Full price sales rose 4.4% during the period, and growth has picked up in the first six weeks of the second half.
Full prices sales during the six-week period have ‘materially exceeded our expectations’, rising 6.9% on-year.
Next now expects full-year full price sales growth of 4.0%, its outlook improved from 3.4%. Second half growth is seen at 3.7%, increased from 2.5%.
Online sales rose 7.0% in the first half, retail sales fell 2.1% and finance sales ticked up by 4.9%. Total Platform sales jumped 25%.
Next pointed out in 2004, retail stores accounted for 72% of total sales and 70% of profit, compared to 30% of sales and just 19% of profits now.
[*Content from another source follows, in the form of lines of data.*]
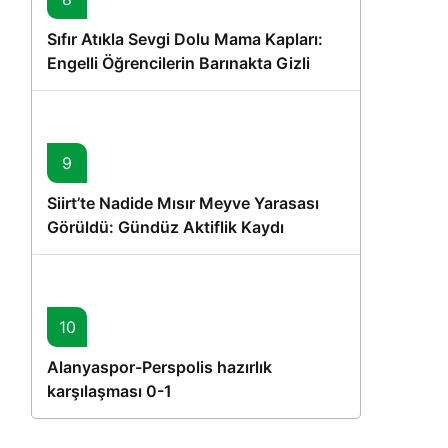
Sıfır Atıkla Sevgi Dolu Mama Kapları:
Engelli Öğrencilerin Barınakta Gizli
Dostları İçin Gönüllü Proje
9
Siirt’te Nadide Mısır Meyve Yarasası
Görüldü: Gündüz Aktiflik Kaydı
10
Alanyaspor-Perspolis hazırlık
karşılaşması 0-1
The UK business, as expected, only grew by 1.0%, held back by tough comparisons with last year‘s
exceptionally warm second quarter.
The Next brand was down 0.9% in the UK which the firm said was potentially ‘worrying’. But Next believes this underperformance was mainly because fashion ranges did so well during the exceptionally warm weather last year. The sharp recovery in the last six weeks, backs this analysis, Next said.
Next now predicts pretax profit of £995 million, which would be a year-on-year rise of 8.4%. The outlook was improved from £980 million. In August, Next had increased guidance by £20 million from £960 million.
‘The company continues its mantra of under-promise and overdeliver, which should support further share price gains today,’ said Panmure Liberum analyst Anubhav Malhotra.
Shares in Next rose 3.5% to 10,688.02 pence in London on Thursday, after earlier hitting an all-time high of 11,103.83p.
Next declared a 75 pence per share ordinary dividend, up from the 66p payout it declared a year prior. It expects to make buybacks for the full-year totalling £306 million.
‘If we achieve our profit guidance of £995 million, these buybacks represent an estimated rate of return of 8.7%; ahead of our buyback hurdle of 8%.’
Next said the results showed the virtues of ‘consistency’.
‘People in business who make the same point repeatedly can be regarded as reassuringly consistent, or painfully dull - often both. Here, we have tried to get the balance right,’ the firm commented.